Public Health

Part of the debate – in the House of Commons at 3:40 pm on 1st December 2020.

Alert me about debates like this

Photo of Bill Esterson Bill Esterson Shadow Minister (International Trade) 3:40 pm, 1st December 2020

I am very pleased that my constituents in Sefton Central are now in tier 2, because they were in the old tier 3. What I want to say today is that the experience of my constituents, who live in one of the six boroughs of the Liverpool city region that are in that position, leaves clues about what has worked and what has been missing.

I start by saying thank you to my constituents and the people of the city region for their hard work, their solidarity and the way they have come together to reduce the infection rate; thank you to the NHS staff in our hospitals in particular, who have reduced the number of people in hospitals with covid illness; and thank you to our council staff and to the military for administering the mass testing pilots and, in the case of the council staff, for taking on some of the responsibility for contact tracing too.

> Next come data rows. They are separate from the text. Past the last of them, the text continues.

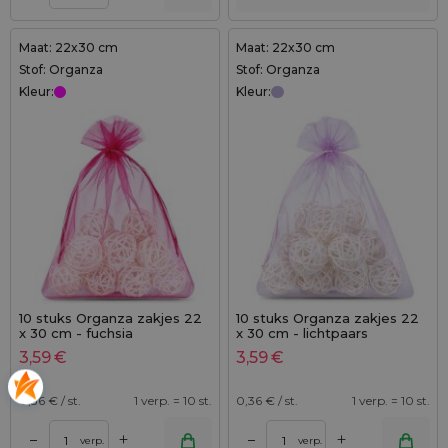
Maat: 22x30 cm
Maat: 22x30 cm
Stof: Organza
Stof: Organza
Kleur:
Kleur:
10 stuks Organza zakjes 22
10 stuks Organza zakjes 22
x 30 cm - fuchsia
x 30 cm - lichtpaars
3,59
€
3,59
€
0,36
€ / st.
1 verp. = 10 st.
0,36
€ / st.
1 verp. = 10 st.
+
+
–
–
verp.
verp.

As I have said, the experience leaves clues about what has not worked as well. Mass testing is not the whole answer by any means. It is part of the reason we are now in tier 2 instead of tier 3, as is the fact that we went into tier 3 so early, but it has taken 2,000 military personnel to administer mass testing. Where are the military personnel to deliver this, whether it is called mass testing or community testing, elsewhere? That mass testing has only been in the city of Liverpool, not in the other five boroughs. My constituents have been able to access it when they have gone into Liverpool, but not in our own borough.

The experience in the poorest areas has been that the lack of financial support has stopped people self-isolating because they have not been able to. The Government must address that if they want people to be able to self- isolate. The same is true of people who are self-employed, freelancers or people who run their own firms who have run out of money and have not had support since March. This must be addressed if we are to get through to the vaccine, which is really what these regulations are about—giving us a way forward.

The regulations will only work if they are supported by a proper test, trace, isolate and support regime. That must see the financial support I have mentioned, but it must also end the delays in getting the contacts from the centralised call centres to local government and feeding them back in, because at the moment that communication problem is causing delays. It is one of the contributory factors still to the fact that 500,000 people a month are not being contacted. If these problems are not addressed, I am afraid we still face the bleakest of midwinters.